5. The apparatus of claim 1, wherein the array includes at least one redundant column segment reserved for substitution when a column segment is bypassed.

6. The apparatus of claim 1, further comprising a controller configured to identify defective column segments based on output-sum comparisons and to update multiplexer states to maintain array continuity.

7. The apparatus of claim 1, wherein the inter-array multiplexers are implemented using low-latency transmission-gate switches or pass-transistor logic.

8. The apparatus of claim 1, wherein configuration data defining multiplexer states are stored in a non-volatile memory accessible during device initialization.

9. The apparatus of claim 1, wherein partial-sum signal routing is reconfigurable without halting compute operation.

10. The apparatus of claim 1, wherein column bypass information is propagated to higher-level firmware for reliability tracking.

11. A fault-tolerant processor comprising a plurality of stacked compute layers, each layer including processing columns that generate partial-sum signals, the processor further comprising inter-layer multiplexers positioned between successive layers and configured to route the partial-sum signals around defective column segments to maintain end-to-end signal continuity.

12. The apparatus of claim 11, wherein the processor further includes a controller configured to store multiplexer configuration data and to dynamically update routing based on detected defects.

13. The apparatus of claim 11, wherein verification circuitry located in the output-sum region compares accumulated outputs from test and reference columns to identify a defective column segment.

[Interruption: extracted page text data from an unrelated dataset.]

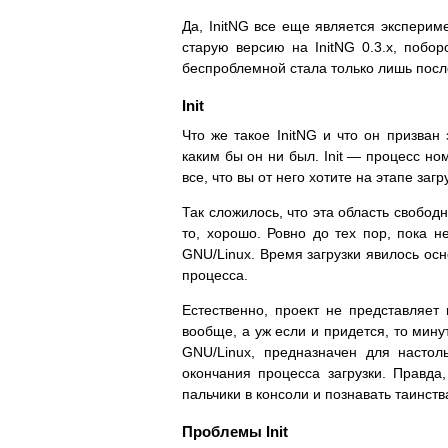
Да, InitNG все еще является экспери
старую версию на InitNG 0.3.x, побо
беспроблемной стала только лишь после
Init
Что же такое InitNG и что он призван
каким бы он ни был. Init — процесс н
все, что вы от него хотите на этапе за
Так сложилось, что эта область свобод
то, хорошо. Ровно до тех пор, пока 
GNU/Linux. Время загрузки явилось осн
процесса.
Естественно, проект не представляет
вообще, а уж если и придется, то мину
GNU/Linux, предназначен для насто
окончания процесса загрузки. Правда
пальчики в консоли и познавать таинст
Проблемы Init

14. The apparatus of claim 11, wherein redundant column segments are automatically substituted for defective segments through reprogramming of the inter-layer multiplexers.

15. The apparatus of claim 11, wherein continuous compute operation is maintained during reconfiguration by overlapping routing update cycles with activation broadcast cycles.

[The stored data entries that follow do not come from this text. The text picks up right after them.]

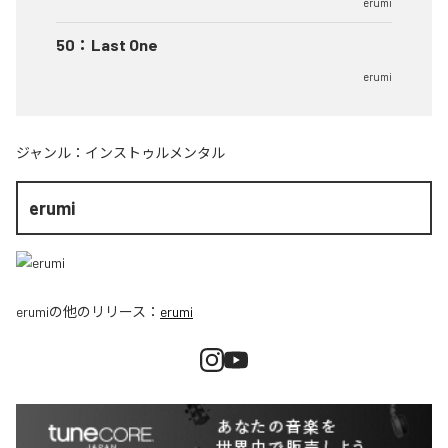
erumi
50
：
Last One
erumi
ジャンル：
インストゥルメンタル
erumi
erumi
の他のリリース：
erumi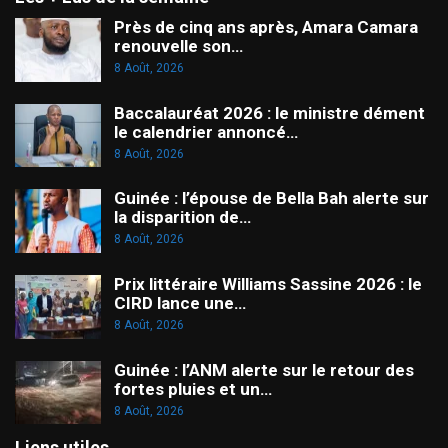
Près de cinq ans après, Amara Camara
renouvelle son…
8 Août, 2026
Baccalauréat 2026 : le ministre dément
le calendrier annoncé…
8 Août, 2026
Guinée : l’épouse de Bella Bah alerte sur
la disparition de…
8 Août, 2026
Prix littéraire Williams Sassine 2026 : le
CIRD lance une…
8 Août, 2026
Guinée : l’ANM alerte sur le retour des
fortes pluies et un…
8 Août, 2026
Liens utiles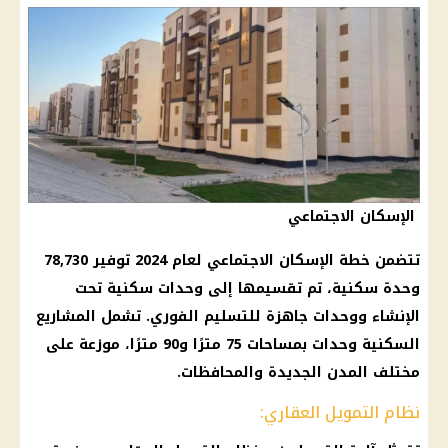
الإسكان الاجتماعي
تتضمن خطة الإسكان الاجتماعي لعام 2024 توفير 78,730
وحدة سكنية، تم تقسيمها إلى وحدات سكنية تحت
الإنشاء ووحدات جاهزة للتسليم الفوري. تشمل المشاريع
السكنية وحدات بمساحات 75 مترًا و90 مترًا، موزعة على
مختلف المدن الجديدة والمحافظات.
نظام التمويل العقاري:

16. A method for maintaining signal continuity in a multi-layer compute array comprising: detecting a defective column segment; updating control signals of inter-layer multiplexers to route partial-sum signals through an adjacent functional column segment; and continuing compute operation without interruption.

17. The method of claim 16, further comprising duplicating weight data from the defective segment into the adjacent functional segment used for bypass routing.

18. The method of claim 16, further comprising verifying bypass functionality by comparing output-sum results from reference and bypassed columns.

19. The method of claim 16, further comprising updating a configuration table defining the multiplexer routing state for each column segment.

20. The method of claim 16, further comprising recording defect information in a reliability register for use in predictive maintenance or yield analysis.